The main players are Mark, an aspiring filmmaker who shares an apartment with musician Roger. Mark’s ex-girlfriend Maureen is a performance artist who is now in a lesbian relationship with lawyer Joanne. Roger is involved with downstairs neighbour Mimi, a club dancer and drug addict. Collins is Roger and Mark’s mutual friend who finds romance with drag queen Angel who comes to his aid after being mugged on Christmas Eve. Just the everyday tale of city folk, no?

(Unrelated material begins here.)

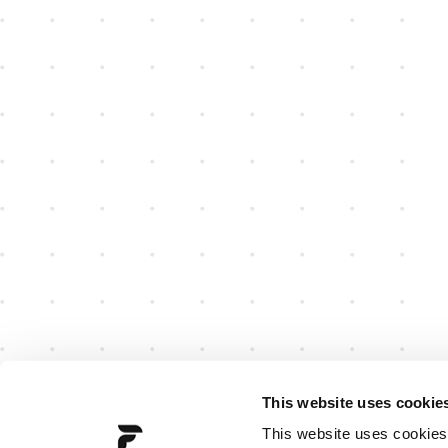
This website uses cookie
This website uses cookies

Make no mistake, RENT is an assault on your emotions. The story deliberately grabs you by the throat and occasionally shouts at you to deal with its central theme of AIDS. It’s no spoiler to reveal not all the main characters make it through to the end. To sit through dispassionately means you either didn’t engage with the plot or your heart is a cold black lump of coal. The show ran for 12 years on Broadway, and on its final performance in 2008 huge crowds assembled on both sides of 41st Street just for the chance at a last day ticket. Never underestimate how much RENT touched people’s lives, including this reviewer’s, having been a fan since first seeing the show in the West End in 1998.

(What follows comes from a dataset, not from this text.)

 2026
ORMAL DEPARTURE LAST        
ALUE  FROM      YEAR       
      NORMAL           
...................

Director Paul Taylor Mills clearly knows and loves this musical with equal passion. The production is faithful enough to the original to delight even the most diehard Renthead, but with beautiful enhancing details that expose the handiwork of someone who never lets the story go out of focus. RENT’s large cast of leading characters can occasionally be difficult for the audience to grasp, but there’s a clarity to this version which brilliantly defines them.
Benjamin Stratton’s Mark is scarily similar to the original played by Anthony Rapp – but that is no criticism. Close your eyes and you can hear the Broadway cast recording. Former Pop Idol Zoe Birkett brings a powerhouse performance as Maureen, making the often-awkward Over The Moon scene a hilarious highlight of the evening. Mikel Sylvanus nails Collins with a voice as gorgeous as warm molasses and a mercurial on-stage chemistry with Gary Wood playing Angel. If ever there was a part seemingly written for an actor, then Wood’s Angel is it. Wood’s performance was probably the pinnacle of this show for me, save for the Seasons Of Love solo delivered magnificently by Maeve Byrne, which deservedly brought thunderous applause from the auditorium.
I must also name check Richard Jones for his extraordinary choreography. He weaved the audaciously-large 28-strong cast through, over and around set designer David Shield’s eclectic urban New York framework, turning what could have been a messy crowd scene into a beautifully realised visual spectacle.
Yes, you could find quibbles. But quibbles so dilute that I would be churlish to bring them up. The fact is, in context, this is probably the best off-West End production of RENT I’ll ever see. To borrow from the show’s lyrics; I can’t believe the size of the show; I can’t believe it’s only on for two weeks; I can’t believe it’s only twenty quid a ticket. You could drop this show, with very little modification, onto Shaftesbury Avenue and happily pay three times the entrance price. An absolute must-see.